In some embodiments, the computer device may determine the primary event 530 by determining when the detected current is changed from the substantially constant current during the initiation phase 520. For example, in some embodiments, the computer device may determine a slope of the detected current and the computer device may compare this slope to a slope criterion. The computer device may determine that the primary event 530 occurs when the computer device determines that the criterion is satisfied. In some alternative embodiments, the computer device may determine that the primary event 530 occurs a threshold time after the initiation event 510. In some embodiments, the computer device may determine the primary event 530 occurs a period of time, e.g., days or weeks, after the initiation event 510. In some embodiments, the computer device may determine the primary event 530 occurs a percentage of the expected lifespan, as provided by the manufacturer of the electronic device 410. The initiation event 510 may occur at a time when the percentage of the expected lifespan is between 5-10%, between 2-5%, or between 2-15%. In some embodiments, the computer device may determine the primary event 530 occurs a percentage of a constantly applied voltage level or setpoint, as provided by the manufacturer of the electronic device 410.

As mentioned above, in the exemplary embodiment, the primary phase 522 is divided into two subphases including the data collection subphase 540 and the model subphase 542. During the data collection subphase 540, the computer device collects and/or saves an input data set of the parameter detected by the sensor 434. In the illustrated embodiment, the input data set includes detected current over the data collection subphase 540. The computer device utilizes the input data to generate the model 504. In some embodiments, the computer device generates the model 504 by fitting a polynomial equation that models and is enabled to predict future values from the input data. In some alternative embodiments, the computing device applies the input data set to a trained lifespan model to generate the model 504. In alternative embodiments, the computer device may utilize any suitable methodology to generate the model 504 using the input data collected during the data collection subphase 540. In embodiments described herein, the computer device determines the delineation between the data collection subphase 540 and the model subphase 542 using any suitable methodology, for example the computer device may determine the end of the data collection subphase 540 based on a threshold time from the primary event 530 and/or the initiation event 510. In some embodiments, the computer device may determine that the end of the data collection subphase 540 occurs during a period of time, e.g., days, weeks, or months, after initiation event 510. In some embodiments, the computer device may determine that the end of the data collection subphase 540 by determining a percentage of the expected lifespan, as provided by the manufacturer of the electronic device 410. The percentage of the expected lifespan for the end of data collection subphase 540 may be between 30%-40% of the expected lifespan, between 20%-30% of the expected lifespan, or between 25%-45% of the expected lifespan.

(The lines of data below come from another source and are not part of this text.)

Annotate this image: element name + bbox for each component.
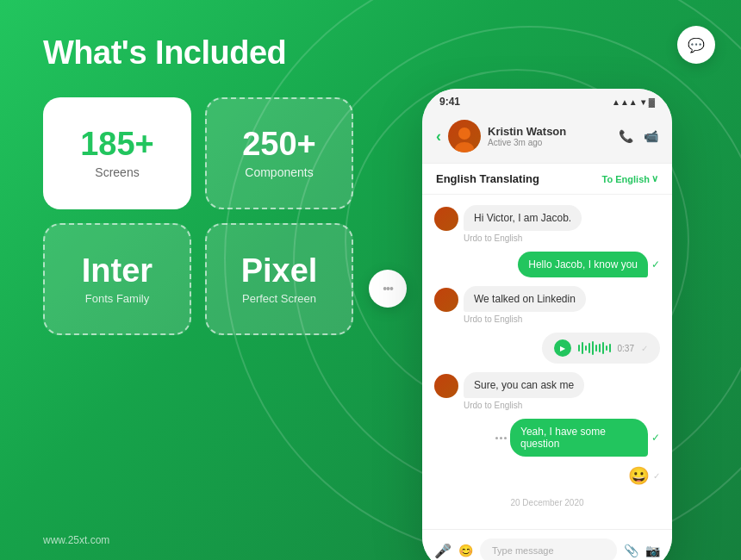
components-number: 250+: [242, 128, 316, 160]
bubble-6: Yeah, I have some question: [510, 419, 648, 457]
camera-icon[interactable]: 📷: [645, 544, 660, 557]
wave-bar: [592, 341, 594, 355]
bubble-2: Hello Jacob, I know you: [518, 252, 648, 277]
message-row-5: Sure, you can ask me: [434, 372, 660, 398]
bubble-3: We talked on Linkedin: [464, 286, 586, 312]
wave-bar: [582, 342, 583, 354]
svg-point-1: [455, 142, 474, 152]
dot-3: [504, 437, 507, 439]
inter-label: Inter: [82, 254, 153, 287]
status-icons: ▲▲▲ ▾ ▓: [612, 97, 655, 107]
pixel-sublabel: Perfect Screen: [242, 292, 316, 305]
bubble-5: Sure, you can ask me: [464, 372, 584, 398]
video-call-icon[interactable]: 📹: [644, 129, 658, 143]
input-placeholder: Type message: [492, 545, 554, 556]
message-group-2: Hello Jacob, I know you ✓: [434, 252, 660, 277]
chat-input-bar: 🎤 😊 Type message 📎 📷: [422, 529, 672, 560]
translation-note-1: Urdo to English: [464, 233, 660, 243]
phone-call-icon[interactable]: 📞: [619, 129, 633, 143]
message-group-6: Yeah, I have some question ✓: [434, 419, 660, 457]
avatar-svg: [452, 125, 476, 152]
translation-note-5: Urdo to English: [464, 401, 660, 410]
back-arrow-icon[interactable]: ‹: [436, 128, 441, 146]
status-time: 9:41: [439, 96, 460, 108]
phone-mockup: 9:41 ▲▲▲ ▾ ▓ ‹: [422, 89, 672, 560]
check-icon-1: ✓: [651, 258, 660, 271]
three-dots: [495, 437, 507, 439]
battery-icon: ▓: [649, 97, 655, 107]
audio-check-icon: ✓: [641, 344, 648, 353]
cards-grid: 185+ Screens 250+ Components Inter Fonts…: [43, 97, 353, 335]
page-container: 💬 What's Included 185+ Screens 250+ Comp…: [0, 0, 741, 560]
phone-content: 9:41 ▲▲▲ ▾ ▓ ‹: [422, 89, 672, 560]
emoji-icon: 😀: [628, 465, 650, 486]
contact-status: Active 3m ago: [488, 138, 612, 147]
message-row-1: Hi Victor, I am Jacob.: [434, 205, 660, 231]
contact-name: Kristin Watson: [488, 125, 612, 138]
contact-info: Kristin Watson Active 3m ago: [488, 125, 612, 147]
msg-avatar-1: [434, 207, 458, 231]
attachment-icon[interactable]: 📎: [624, 544, 638, 557]
play-button[interactable]: ▶: [554, 339, 571, 357]
msg-avatar-3: [434, 288, 458, 312]
card-pixel: Pixel Perfect Screen: [205, 223, 353, 335]
floating-chat-icon-middle: •••: [369, 270, 407, 308]
message-row-3: We talked on Linkedin: [434, 286, 660, 312]
translation-note-3: Urdo to English: [464, 314, 660, 324]
cards-section: 185+ Screens 250+ Components Inter Fonts…: [43, 97, 353, 335]
chat-messages: Hi Victor, I am Jacob. Urdo to English H…: [422, 195, 672, 529]
signal-icon: ▲▲▲: [612, 97, 638, 107]
translation-label: English Translating: [436, 172, 539, 185]
card-components: 250+ Components: [205, 97, 353, 209]
translation-bar: English Translating To English ∨: [422, 164, 672, 195]
audio-message: ▶: [434, 333, 660, 364]
waveform: [578, 341, 611, 355]
chat-header: ‹ Kristin Watson Active 3m ago: [422, 113, 672, 164]
screens-number: 185+: [80, 128, 154, 160]
content-area: 185+ Screens 250+ Components Inter Fonts…: [43, 97, 698, 560]
microphone-icon[interactable]: 🎤: [434, 543, 451, 559]
watermark: www.25xt.com: [43, 534, 109, 546]
wave-bar: [585, 345, 587, 351]
wave-bar: [595, 345, 597, 352]
message-group-5: Sure, you can ask me Urdo to English: [434, 372, 660, 410]
chat-dots-icon: •••: [383, 282, 393, 296]
msg-avatar-5: [434, 374, 458, 398]
emoji-message: 😀 ✓: [434, 465, 660, 486]
emoji-check-icon: ✓: [653, 471, 660, 481]
wave-bar: [606, 345, 607, 351]
card-inter: Inter Fonts Family: [43, 223, 191, 335]
audio-time: 0:37: [618, 344, 634, 353]
pixel-label: Pixel: [241, 254, 318, 287]
message-input[interactable]: Type message: [480, 538, 617, 560]
wave-bar: [609, 344, 611, 352]
chat-bubble-icon-1: 💬: [688, 37, 705, 53]
floating-chat-icon-top: 💬: [677, 26, 715, 64]
date-divider: 20 December 2020: [434, 495, 660, 511]
chevron-down-icon: ∨: [651, 173, 658, 184]
message-group-3: We talked on Linkedin Urdo to English: [434, 286, 660, 324]
wifi-icon: ▾: [641, 97, 645, 107]
wave-bar: [578, 345, 580, 352]
play-icon: ▶: [560, 345, 565, 352]
bubble-1: Hi Victor, I am Jacob.: [464, 205, 582, 231]
check-icon-2: ✓: [651, 432, 660, 444]
contact-avatar: [448, 120, 481, 152]
emoji-button[interactable]: 😊: [458, 544, 473, 557]
screens-label: Screens: [95, 165, 139, 179]
avatar-image: [448, 120, 481, 152]
svg-point-0: [458, 128, 470, 140]
dot-1: [495, 437, 498, 439]
card-screens: 185+ Screens: [43, 97, 191, 209]
header-actions: 📞 📹: [619, 129, 658, 143]
message-group-1: Hi Victor, I am Jacob. Urdo to English: [434, 205, 660, 243]
components-label: Components: [245, 165, 313, 179]
page-title: What's Included: [43, 34, 698, 72]
wave-bar: [599, 344, 601, 352]
audio-bubble[interactable]: ▶: [542, 333, 660, 364]
status-bar: 9:41 ▲▲▲ ▾ ▓: [422, 89, 672, 113]
dot-2: [500, 437, 502, 439]
inter-sublabel: Fonts Family: [85, 292, 149, 305]
wave-bar: [602, 342, 604, 354]
translation-target[interactable]: To English ∨: [602, 173, 658, 184]
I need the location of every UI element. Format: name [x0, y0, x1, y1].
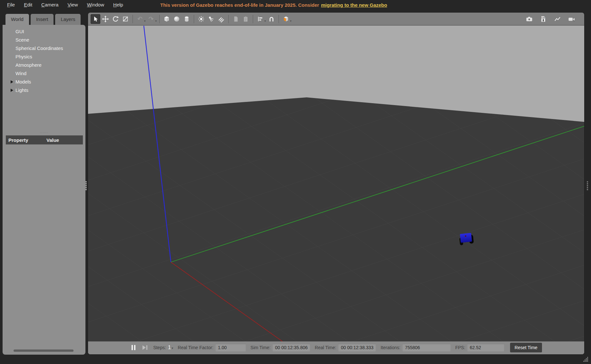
- plot-button[interactable]: [553, 14, 562, 24]
- menu-item-camera[interactable]: Camera: [37, 0, 63, 10]
- spot-light-icon: [208, 15, 215, 23]
- video-record-button[interactable]: [567, 14, 576, 24]
- redo-button[interactable]: ↷: [146, 14, 156, 24]
- directional-light-icon: [218, 15, 225, 23]
- property-column-header: Property: [6, 137, 46, 143]
- scale-icon: [122, 15, 129, 23]
- directional-light-button[interactable]: [216, 14, 226, 24]
- tab-layers[interactable]: Layers: [55, 14, 81, 25]
- cylinder-icon: [183, 15, 190, 23]
- window-resize-grip-icon[interactable]: [582, 356, 589, 362]
- real-time-field: 00 00:12:38.333: [338, 344, 376, 351]
- scale-tool-button[interactable]: [121, 14, 130, 24]
- menu-item-help[interactable]: Help: [109, 0, 128, 10]
- spot-light-button[interactable]: [206, 14, 216, 24]
- expand-arrow-icon[interactable]: [11, 80, 13, 84]
- panel-splitter-handle[interactable]: [85, 181, 87, 190]
- tree-item-wind[interactable]: Wind: [3, 69, 85, 78]
- tree-item-gui[interactable]: GUI: [3, 27, 85, 36]
- log-record-button[interactable]: LOG: [538, 14, 548, 24]
- reset-time-button[interactable]: Reset Time: [510, 343, 542, 352]
- scene-render: [88, 25, 585, 341]
- eol-migrate-link[interactable]: migrating to the new Gazebo: [321, 2, 387, 8]
- tree-item-scene[interactable]: Scene: [3, 36, 85, 44]
- insert-box-button[interactable]: [162, 14, 172, 24]
- toolbar-separator: [253, 15, 253, 23]
- property-table-header: Property Value: [6, 135, 83, 144]
- align-tool-button[interactable]: [255, 14, 265, 24]
- tree-item-physics[interactable]: Physics: [3, 53, 85, 61]
- translate-icon: [102, 15, 109, 23]
- expand-arrow-icon[interactable]: [11, 89, 13, 92]
- panel-horizontal-scrollbar[interactable]: [14, 349, 74, 352]
- rtf-label: Real Time Factor:: [178, 345, 213, 350]
- view-cube-icon: [282, 15, 290, 23]
- screenshot-button[interactable]: [524, 14, 534, 24]
- view-options-caret-icon[interactable]: [290, 17, 292, 23]
- menu-item-view[interactable]: View: [63, 0, 82, 10]
- align-options-caret-icon[interactable]: [264, 17, 266, 23]
- undo-button[interactable]: ↶: [135, 14, 145, 24]
- value-column-header: Value: [46, 137, 59, 143]
- undo-history-caret-icon[interactable]: [144, 17, 146, 23]
- svg-text:LOG: LOG: [542, 16, 545, 18]
- tree-item-lights[interactable]: Lights: [3, 86, 85, 94]
- steps-value[interactable]: 1: [168, 344, 171, 351]
- select-arrow-icon: [92, 15, 99, 23]
- copy-button[interactable]: [231, 14, 241, 24]
- menu-item-file[interactable]: File: [3, 0, 19, 10]
- tab-insert[interactable]: Insert: [30, 14, 54, 25]
- viewport-toolbar-right: LOG: [524, 14, 582, 24]
- steps-label: Steps:: [153, 345, 166, 350]
- fps-field: 62.52: [467, 344, 504, 351]
- toolbar-separator: [194, 15, 194, 23]
- screenshot-camera-icon: [526, 15, 533, 23]
- iterations-label: Iterations:: [380, 345, 400, 350]
- sim-time-field: 00 00:12:35.806: [272, 344, 310, 351]
- steps-caret-icon[interactable]: [172, 345, 173, 350]
- menu-item-window[interactable]: Window: [83, 0, 109, 10]
- render-viewport: ↶ ↷: [88, 12, 585, 355]
- pause-button[interactable]: [130, 344, 137, 351]
- tree-item-spherical-coordinates[interactable]: Spherical Coordinates: [3, 44, 85, 53]
- fps-label: FPS:: [455, 345, 465, 350]
- tree-item-atmosphere[interactable]: Atmosphere: [3, 61, 85, 69]
- tab-world[interactable]: World: [5, 14, 29, 25]
- copy-icon: [232, 15, 239, 23]
- step-button[interactable]: [141, 344, 149, 351]
- select-tool-button[interactable]: [91, 14, 100, 24]
- tree-item-label: Models: [15, 79, 31, 84]
- eol-notice-text: This version of Gazebo reaches end-of-li…: [160, 2, 319, 8]
- toolbar-separator: [279, 15, 279, 23]
- insert-sphere-button[interactable]: [172, 14, 182, 24]
- paste-button[interactable]: [241, 14, 251, 24]
- scene-canvas[interactable]: [88, 25, 584, 341]
- redo-history-caret-icon[interactable]: [155, 17, 157, 23]
- world-panel-body: GUI Scene Spherical Coordinates Physics …: [3, 25, 85, 355]
- left-panel: World Insert Layers GUI Scene Spherical …: [3, 14, 85, 355]
- rotate-icon: [112, 15, 119, 23]
- log-save-icon: LOG: [540, 15, 547, 23]
- toolbar-separator: [159, 15, 160, 23]
- translate-tool-button[interactable]: [101, 14, 110, 24]
- tree-item-label: Lights: [15, 87, 28, 93]
- tree-item-models[interactable]: Models: [3, 78, 85, 86]
- point-light-icon: [198, 15, 205, 23]
- undo-icon: ↶: [137, 16, 143, 22]
- horizontal-splitter-handle[interactable]: ······: [3, 132, 85, 134]
- sphere-icon: [173, 15, 180, 23]
- snap-magnet-icon: [268, 15, 275, 23]
- toolbar-separator: [133, 15, 133, 23]
- toolbar-separator: [228, 15, 229, 23]
- plot-line-icon: [554, 15, 561, 23]
- right-splitter-handle[interactable]: [587, 181, 589, 190]
- point-light-button[interactable]: [196, 14, 206, 24]
- real-time-label: Real Time:: [315, 345, 336, 350]
- insert-cylinder-button[interactable]: [182, 14, 192, 24]
- change-view-button[interactable]: [281, 14, 291, 24]
- rtf-field[interactable]: 1.00: [215, 344, 246, 351]
- paste-icon: [242, 15, 249, 23]
- snap-tool-button[interactable]: [267, 14, 276, 24]
- menu-item-edit[interactable]: Edit: [19, 0, 37, 10]
- rotate-tool-button[interactable]: [111, 14, 120, 24]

In some embodiments, the computer device collects and or saves input data during any suitable phase 506, including the data collection subphase 540 and or during the model subphase 542. For example, the computer device may collect input data during the model subphase 542 to generate an updated model in real time.

In some embodiments, the computer device may detect the pre-failure event 532 when the computer device determines that the detected parameter, e.g., detected current, is changed from the model 504. In some embodiments, the computer device may determine that the pre-failure event 532 occurs when the computer device determines that the rate of change of the detected current satisfies a detection criterion. In some embodiments, the computer device may determine that the pre-failure event 532 occurs when the computer device determines that the detected current is different than the model 504 by a detection criterion. In some embodiments, the detection criterion may include a percent error difference between a 0.1% and 0.5% between the data collection curve 502 and the model 504, a difference between a 0.1% and 1% between the data collection curve 502 and the model 504, or difference between a 0.5% and 1.5% between the data collection curve 502 and the model 504. In some embodiments, the computer device may detect the pre-failure event 532 when the computer device determines that a slope of a detected parameter, e.g., detected current, is changed from a previous slope by the detection criterion. In some embodiments, the computer device may detect the pre-failure event 532 when the computer device determines that a slope of a detected parameter, e.g., detected current, is changed from a slope of the model 504 by the detection criterion.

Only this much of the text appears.